Le passeport talent n’étant pas à la portée d’une majorité d’artistes, la plupart doivent se soumettre à la pénible procédure de la demande de visa évoquée plus haut. Lorsqu’ils l’obtiennent, ce n’est pas toujours dans les conditions escomptées. « Les artistes qui avaient des passeports ou des visas de circulation longue durée se retrouvent maintenant avec des visas de circulation parfois d’une semaine », constate Pierre-Henri Frappat. Une réalité entraînant des surcoûts comme en atteste le batteur de Dissidance, contraint d’organiser de nombreux allers-retours superflus entre l’Afrique et la France pour les différents membres du collectif.
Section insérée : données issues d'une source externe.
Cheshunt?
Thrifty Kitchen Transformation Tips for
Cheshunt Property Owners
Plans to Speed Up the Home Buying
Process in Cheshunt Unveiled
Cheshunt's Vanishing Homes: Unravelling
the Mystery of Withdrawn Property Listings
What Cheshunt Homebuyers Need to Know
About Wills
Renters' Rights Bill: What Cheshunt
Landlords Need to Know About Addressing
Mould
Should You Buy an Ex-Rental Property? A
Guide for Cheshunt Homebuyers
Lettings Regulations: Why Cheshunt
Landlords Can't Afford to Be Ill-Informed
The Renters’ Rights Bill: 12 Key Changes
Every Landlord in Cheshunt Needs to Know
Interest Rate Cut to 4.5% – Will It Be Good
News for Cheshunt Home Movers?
Selon le Comité Visas Artistes, l’assouplissement des conditions d’accès du passeport talent permettrait de réellement désengorger les consulats. « En attribuant des visas à durée plus courte, il y a une augmentation des demandes de visa », analyse Pierre-Henri Frappat. « C’est un cercle vicieux qui amplifie tout seul ses propres difficultés. »
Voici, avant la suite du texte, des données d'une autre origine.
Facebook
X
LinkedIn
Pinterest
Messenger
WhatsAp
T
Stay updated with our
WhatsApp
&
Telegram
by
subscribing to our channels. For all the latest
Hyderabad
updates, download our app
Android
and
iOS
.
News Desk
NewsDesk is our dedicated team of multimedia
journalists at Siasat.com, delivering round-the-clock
Pour les artistes, les conséquences sont dramatiques et ont un réel impact sur leur carrière, leur sécurité financière et même leur santé. « Les coûts ont quasiment doublé en l’espace de deux ans », souligne Pierre-Henri Frappat, mais à ces frais administratifs s’ajoutent d’éventuels coûts de dernière minute comme l’achat de nouveaux billets d’avion lorsque les visas sont délivrés trop tardivement. Le préjudice subi par l’artiste peut dépasser de simples considérations financières comme le fait remarquer le président de Zone Franche. « Les jeunes artistes qui font leur première date en Europe ont besoin de faire de la presse pour se faire connaître, de pouvoir faire des repérage des lieux pour s’assurer du succès de leur performance, de donner le meilleur d’eux-mêmes mais ils arrivent parfois dans des conditions de fatigue morale et de stress qui leur portent préjudice. » Autant de difficultés qui constituent, selon lui,« un vrai frein à leur émancipation et à leur évolution ».

Ces expériences peuvent également être vécues comme une humiliation, parfois à cause du refus de visa comme le souligne Blick Bassy : « pour quelqu’un qui est un modèle dans son pays, c’est une humiliation terrible, créant aussi de la rancœur chez ses compatriotes après qu’un artiste important de chez eux ait été traité de cette façon. Les artistes, poursuit-il, même ceux qui sont bien établis, continuent à avoir une boule au ventre lorsqu’ils vont demander le visa. »

*Cette boule au ventre, c’est sans doute aussi la raison pour laquelle les artistes qui ont témoigné ont préféré garder l’anonymat, et que nous avons choisi de les regrouper dans ce collectif fictif, « Dissidance ». Mais leurs expériences, elles, sont bien réelles et extraites d’interviews qui le sont tout autant. 

« C’est dommageable parce que ces artistes incarnent une vie culturelle et un modèle culturel français qui s’est construit sur cette capacité d’échange et d’hospitalité, de rencontres, d’accueil et de coopération avec des artistes étrangers », s’exaspère Pierre-Henri Frappart. « Ces liens ont permis de développer la filière des musiques du monde, une filière de référence mondiale dont la France est le principal pays producteur dans le monde. Une filière d’excellence donc d’un point de vue artistique, humain, économique mais cette filière est en train de perdre de la vitesse. » Blick Bassy, qui a souhaité alerter le président français sur ces problèmes au risque que « [sa] présence soit instrumentalisée », souligne la nécessité pour les artistes de se faire entendre directement sur ces questions : « il est important que le son de cloche soit porté directement par les artistes, parce que le langage et la manière dont on peut raconter cela sont complètement différents de ce que d’autres rapporteurs peuvent amener ». À propos de langage et de récit, nous n’aurons pas ceux du ministère de la Culture ou des Affaires Étrangères qui, malgré nos sollicitations répétées, n’ont pas souhaité nous répondre sur ces questions. La boule au ventre, eux aussi, sur ce sujet aussi épineux que politique ? Toujours est-il qu’après plusieurs semaines d’attente, nous avons décidé de publier l’article en l’état.